The energy and application that go into choosing a putter are astounding. Ask regular tour players how many putters they have and the average answer will be bags full. All very similar but subtly different; some with softer inserts, more yielding metal, face balance, heel balance, thin leading edges, flatter, more upright, unusual colours and with a different girl’s name. The list goes on but it is now a rare thing that a putter stays in a tour player’s bag for any great length of time; they are always on a very short-term contract but should be readily available for use if their master decides they are in favour again.

Second Captains

Then, when the special flat-stick is chosen, there are the putting aides and devices that the gurus have invented and peddled in order to make these one-putt wonders hole even more putts.

So what are your chances of mounting a serious charge on the back nine on a Sunday without your painstakingly selected “magic wand”? Pretty good by the looks of Streb’s back nine at the Greenbrier Classic in West Virginia last week.

Club selection

So what club should a player use when his putter is out of commission? Ben Crenshaw used his three iron in the 1987 Ryder Cup against Eamonn Darcy in the singles at Muirfield Village. He holed a few putts but still lost. It is hard to argue with one of the greatest putters of all time about his alternative putter selection.

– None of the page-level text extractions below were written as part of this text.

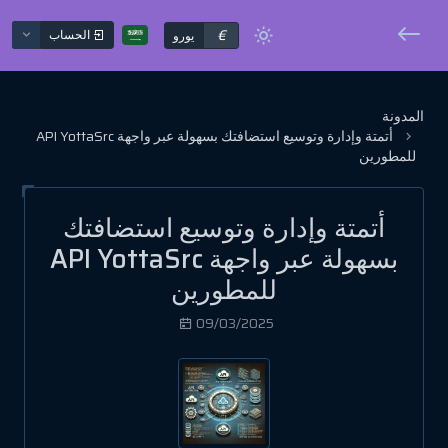
€
الحساب
يورو
المدونة
أتمتة وإدارة وتوسيع استضافتك بسهولة عبر واجهة API YottaSrc
للمطورين
أتمتة وإدارة وتوسيع استضافتك
بسهولة عبر واجهة API YottaSrc
للمطورين
09/03/2025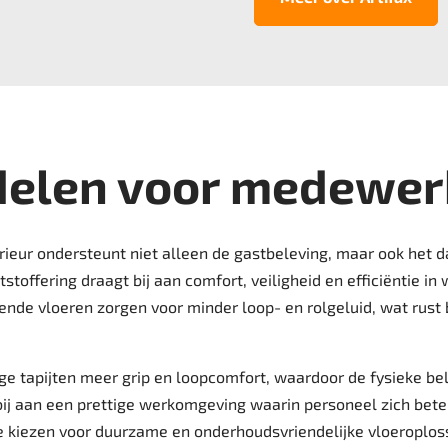
delen voor medewer
ieur ondersteunt niet alleen de gastbeleving, maar ook het d
stoffering draagt bij aan comfort, veiligheid en efficiëntie i
de vloeren zorgen voor minder loop- en rolgeluid, wat rust 
e tapijten meer grip en loopcomfort, waardoor de fysieke b
bij aan een prettige werkomgeving waarin personeel zich bet
te kiezen voor duurzame en onderhoudsvriendelijke vloeroplos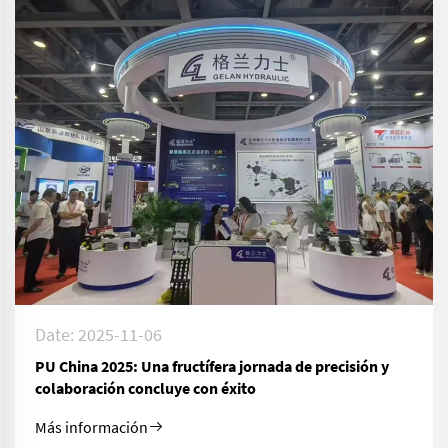
Date: 2025-11-06
PU China 2025: Una fructífera jornada de precisión y
colaboración concluye con éxito
Más información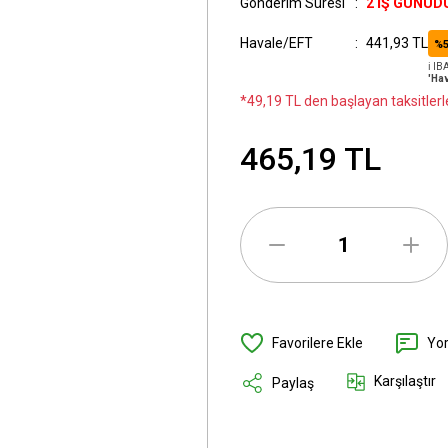
Gönderim Süresi
2 İŞ GÜNÜD
Havale/EFT
441,93 TL
%5
ℹ️ I
'Hav
*49,19 TL den başlayan taksitlerl
465,19 TL
Yo
Karşılaştır
Paylaş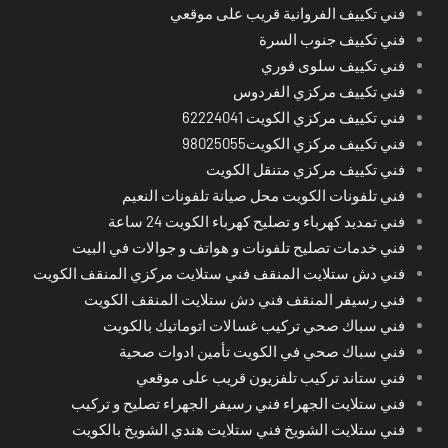
فني تكييف الفروانية قريب على موقعي
فني تكييف جنوب السرة
فني تكييف سلوى فوري
فني تكييف مركزي الفردوس
فني تكييف مركزي الكويت 62224041
فني تكييف مركزي الكويت98025055
فني تكييف مركزي متنقل الكويت
فني تلفونات الكويت محل صيانة تلفونات النعيم
فني تمديد كهرباء و تصليح كهرباء الكويت 24 ساعة
فني خدمات تصليح تلفونات و هواتف و جوالات في البيت
فني دش ستلايت المنقف فني ستلايت مركزي المنقف الكويت
فني رسيفر المنقف فني دش ستلايت المنقف الكويت
فني سباك صحي تركيب غسالات اتوماتيك بالكويت
فني سباك صحي في الكويت تأمين ادوات صحية
فني ستاند تركيب تلفزيون قريب على موقعي
فني ستلايت الجهراء فني رسيفر الجهراء تصليح و تركيب
فني ستلايت الشويخ فني ستلايت هندي الشويخ بالكويت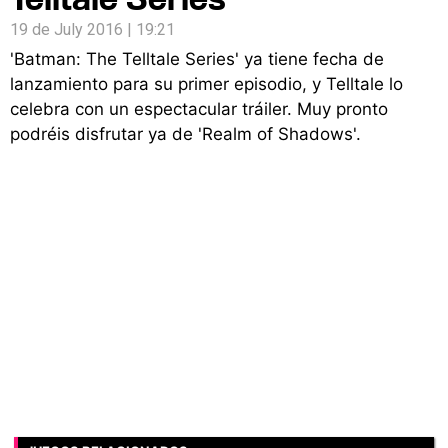
19 de July 2016 | 19:21
'Batman: The Telltale Series' ya tiene fecha de
lanzamiento para su primer episodio, y Telltale lo
celebra con un espectacular tráiler. Muy pronto
podréis disfrutar ya de 'Realm of Shadows'.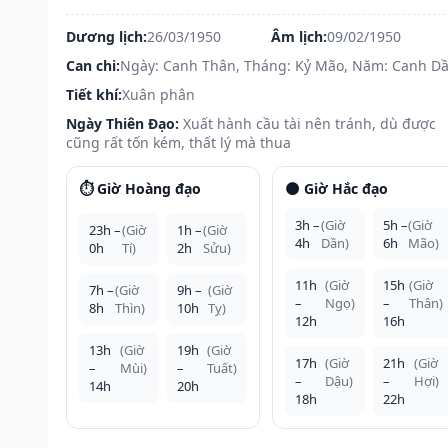
Dương lịch:
26/03/1950
Âm lịch:
09/02/1950
Can chi:
Ngày: Canh Thân, Tháng: Kỷ Mão, Năm: Canh D
Tiết khí:
Xuân phân
Ngày Thiên Đạo:
Xuất hành cầu tài nên tránh, dù được
cũng rất tốn kém, thất lý mà thua
⏱️ Giờ Hoàng đạo
🌑 Giờ Hắc đạo
3h –
(Giờ
5h –
(Giờ
23h –
(Giờ
1h –
(Giờ
4h
Dần)
6h
Mão)
0h
Tí)
2h
Sửu)
11h
(Giờ
15h
(Giờ
7h –
(Giờ
9h –
(Giờ
–
Ngọ)
–
Thân)
8h
Thìn)
10h
Tỵ)
12h
16h
13h
(Giờ
19h
(Giờ
17h
(Giờ
21h
(Giờ
–
Mùi)
–
Tuất)
–
Dậu)
–
Hợi)
14h
20h
18h
22h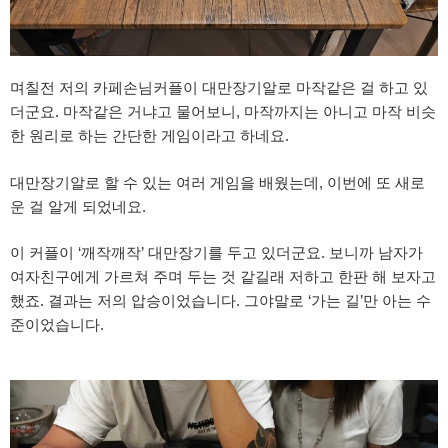
며칠전 저의 카페손님커플이 대만장기알로 마작같은 걸 하고 있
더군요. 마작같은 거냐고 물어보니, 마작까지는 아니고 마작 비슷
한 원리로 하는 간단한 게임이라고 하네요.
대만장기알로 할 수 있는 여러 게임을 배웠는데, 이번에 또 새로
운 걸 알게 되었네요.
이 커플이 ‘깨작깨작’ 대만장기를 두고 있더군요. 보니까 남자가
여자친구에게 가르쳐 주며 두는 것 같길래 저하고 한판 해 보자고
했죠. 결과는 저의 압승이었습니다. 그야말로 ‘가는 길’만 아는 수
준이었습니다.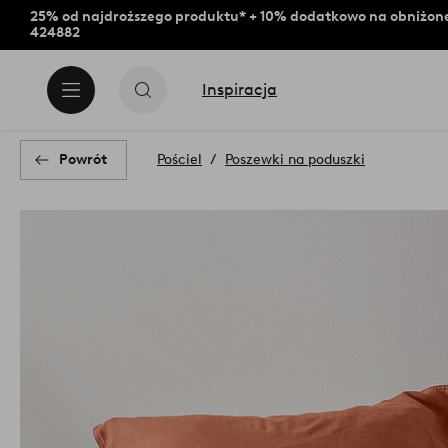
25% od najdroższego produktu* + 10% dodatkowo na obniżone
424882
Inspiracja
Powrót
Pościel
Poszewki na poduszki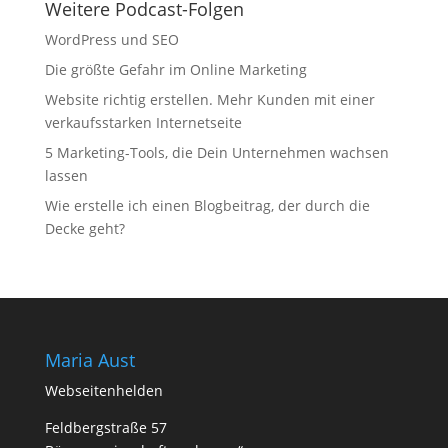
Weitere Podcast-Folgen
WordPress und SEO
Die größte Gefahr im Online Marketing
Website richtig erstellen. Mehr Kunden mit einer
verkaufsstarken Internetseite
5 Marketing-Tools, die Dein Unternehmen wachsen
lassen
Wie erstelle ich einen Blogbeitrag, der durch die
Decke geht?
Maria Aust
Webseitenhelden
Feldbergstraße 57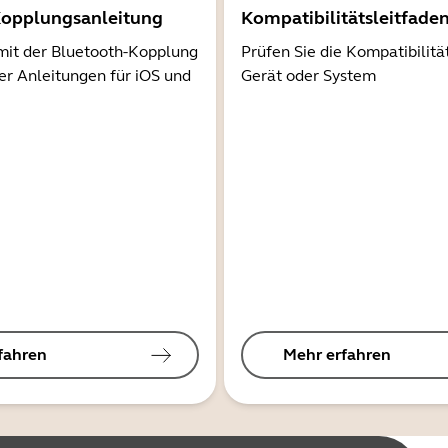
Kopplungsanleitung
Kompatibilitätsleitfade
mit der Bluetooth-Kopplung
Prüfen Sie die Kompatibilitä
er Anleitungen für iOS und
Gerät oder System
fahren
Mehr erfahren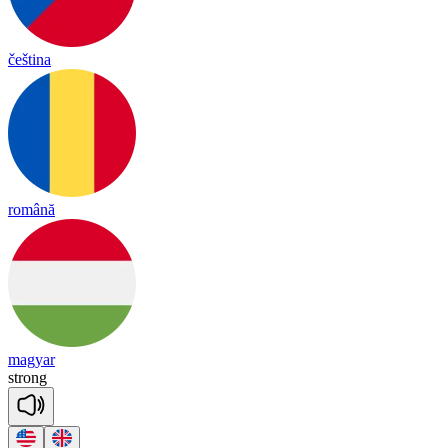
čeština
română
magyar
strong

Streb’s porter advised his man that the 56-degree wedge was the club for the ‘stand-in’ job at the Greenbrier Classic. His reasoning was that the straighter leading edge would make it easier to strike the ball halfway up and get it rolling straighter towards the hole with top spin.

Given that the sand wedge should fly high in the air with tooth-sucking back spin, the choice would seem a little confusing. With more than 50 degrees more angle on your replacement putter, how could a serious contender possibly compete?

Very well, seemingly. With birdies on 10, 11, 13, 16 and 18 with his unconventional 56-degree putting wedge, Streb got into a play-off.

Unfortunately he had a replacement putter in his locker which he reverted to for the play-off. But he never got to use it because he missed the green on the first play-off hole. It should have presented some dilemma as he warmed up for the play-off, but it didn’t; he opted immediately for the replacement, which was legally permitted because the round where the breakage occurred was over.

Reduced expectation

There is a Buddhist term that says you should reserve judgment when it comes to assessing if something that happened was good luck or bad luck. Such as breaking your putter in the final round of a tournament with nine holes to go. It wasn’t the fairytale finish, but a play-off for Streb without a flat-stick is very impressive.

Now how would the putter manufacturers have dealt with a pro making a mockery of their highly engineered devices with a 56-degree wedge? If they are in form, these top professionals could hole it with the flag-stick if they had to. Thankfully for the putting gurus, they usually don’t have to.